Thirty per cent of Defence Department procurement positions vacant: Internal report
April 8, 2023 By Lee Berthiaume, The Canadian Press
OTTAWA — A new internal report by the Department of National Defence is casting a spotlight on a persistent problem undermining efforts to replace Canada’s aging military equipment: a critical shortage of procurement experts.
The report was recently published online following a review of the military procurement system, which found “a large proportion of vacant positions” within the section responsible for overseeing the department’s procurement efforts.
How large? Fully 30 per cent of roughly 4,200 positions were unfilled at the end of May 2022, with the report warning: “A lack of trained resources puts the department at risk of failing to meet defence policy obligations.”
That is a reference to the federal Liberals’ 2017 defence policy, which promised to buy much-needed new equipment for the military over 20 years, including the purchase of warships, aircraft, drones, armoured vehicles and advanced radars.
Many of those projects have already been launched but are suffering delays, forcing the military to continue using obsolete equipment — and in some cases retire gear before replacements are ready — while adding billions in extra costs.
“Much like any knowledge-based industry, finding and hiring the right people with the right mix of knowledge, experience and expertise is a challenge that (the department) is actively addressing,” Defence Department spokesman Daniel Le Bouthillier said in an email Thursday.
“Furthermore, there is sustained private-sector competition for experienced acquisition experts, which has impacted efforts to onboard additional team members.”
The department is working to better train and develop its employees to ensure the timely delivery of “critical” military gear, he added.
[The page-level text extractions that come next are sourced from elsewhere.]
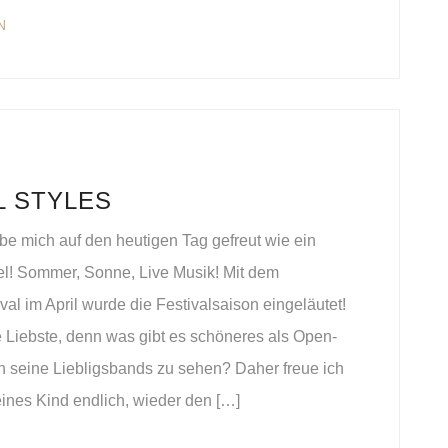
N
L STYLES
be mich auf den heutigen Tag gefreut wie ein
el! Sommer, Sonne, Live Musik! Mit dem
val im April wurde die Festivalsaison eingeläutet!
 Liebste, denn was gibt es schöneres als Open-
n seine Liebligsbands zu sehen? Daher freue ich
eines Kind endlich, wieder den […]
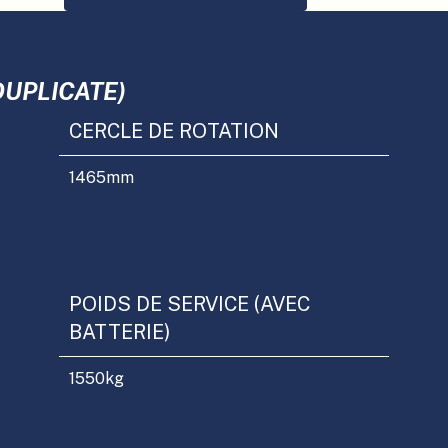
DUPLICATE)
CERCLE DE ROTATION
1465
mm
POIDS DE SERVICE (AVEC
BATTERIE)
1550
kg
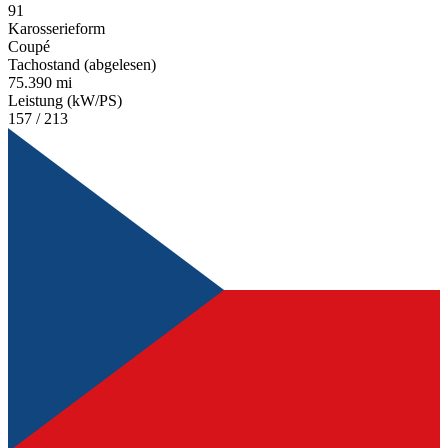
91
Karosserieform
Coupé
Tachostand (abgelesen)
75.390 mi
Leistung (kW/PS)
157 / 213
Experts are skeptical, noting the Defence Department has been struggling for years to retain enough procurement officials to move projects through the system in a timely and efficient manner.
“This has been a longstanding, chronic issue that hasn’t seen any resolution,” said David Perry, president of the Canadian Global Affairs Institute and one of Canada’s top experts on military procurement.
“And if we really want to see these big projects get accomplished, and new kit get bought and delivered to troops, then the (shortage) is one of the (problems) that needs to get fixed.”
National Defence’s materiel section had only a handful of procurement specialists, many of whom were inexperienced, when Stephen Harper’s Conservatives unveiled their own defence policy in 2008.
Gutted by the Jean Chretien-era cuts to the military of the 1990s, the section struggled to produce accurate cost estimates and schedules for the billions of dollars in new military equipment the Tories promised.
Prime Minister Justin Trudeau’s Liberals promised during their successful 2015 federal election campaign that they would hire more procurement staff, and senior defence officials reported some success over the next few years.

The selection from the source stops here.